DIRECTIONS FOR THIS TASK
After locating the line that contains "Maháradžův palác" in the records below, write out exactly that line and each line after it through the one that contains "Ágra je starobylé město na břehu", and nothing else.

RECORDS SHOWN
==================================================
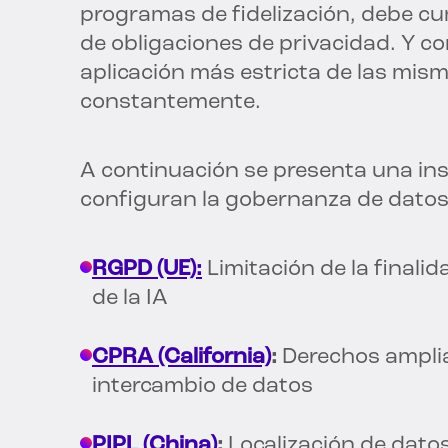
programas de fidelización, debe c
de obligaciones de privacidad. Y co
aplicación más estricta de las mis
constantemente.
A continuación se presenta una ins
configuran la gobernanza de datos 
RGPD (UE):
Limitación de la finali
de la IA
CPRA (California)
:
Derechos amplia
intercambio de datos
PIPL (China)
:
Localización de dato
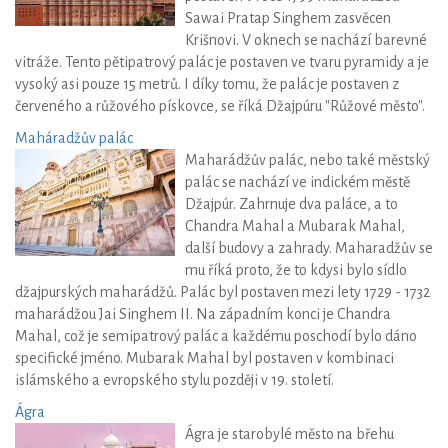
Sawai Pratap Singhem zasvěcen
Krišnovi. V oknech se nachází barevné
vitráže. Tento pětipatrový palác je postaven ve tvaru pyramidy a je
vysoký asi pouze 15 metrů. I díky tomu, že palác je postaven z
červeného a růžového pískovce, se říká Džajpúru "Růžové město".
Maháradžův palác
Maharádžův palác, nebo také městský
palác se nachází ve indickém městě
Džajpúr. Zahrnuje dva paláce, a to
Chandra Mahal a Mubarak Mahal,
další budovy a zahrady. Maharadžův se
mu říká proto, že to kdysi bylo sídlo
džajpurských maharádžů. Palác byl postaven mezi lety 1729 - 1732
maharádžou Jai Singhem II. Na západním konci je Chandra
Mahal, což je semipatrový palác a každému poschodí bylo dáno
specifické jméno. Mubarak Mahal byl postaven v kombinaci
islámského a evropského stylu později v 19. století.
Ágra
Ágra je starobylé město na břehu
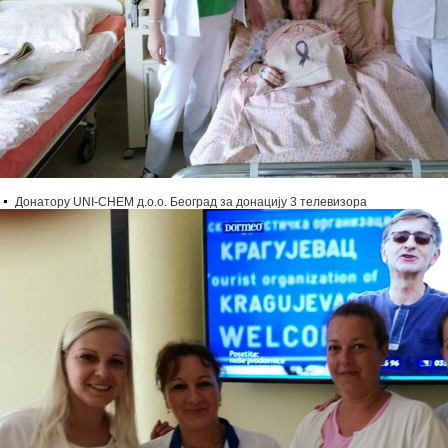
Донатору UNI-CHEM д.о.о. Београд за донацију 3 телевизора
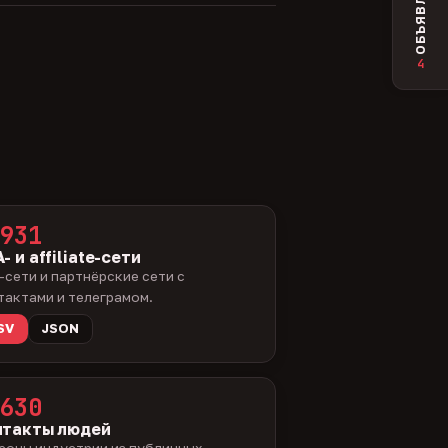
ОБЪЯВЛЕНИЯ
4
931
- и affiliate-сети
-сети и партнёрские сети с
тактами и телеграмом.
SV
JSON
630
нтакты людей
соны индустрии из публичных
==================================================
TASK SOLUTION
Maháradžův palác
Maharádžův palác, nebo také městský
palác se nachází ve indickém městě
Džajpúr. Zahrnuje dva paláce, a to
Chandra Mahal a Mubarak Mahal,
další budovy a zahrady. Maharadžův se
mu říká proto, že to kdysi bylo sídlo
džajpurských maharádžů. Palác byl postaven mezi lety 1729 - 1732
maharádžou Jai Singhem II. Na západním konci je Chandra
Mahal, což je semipatrový palác a každému poschodí bylo dáno
specifické jméno. Mubarak Mahal byl postaven v kombinaci
islámského a evropského stylu později v 19. století.
Ágra
Ágra je starobylé město na břehu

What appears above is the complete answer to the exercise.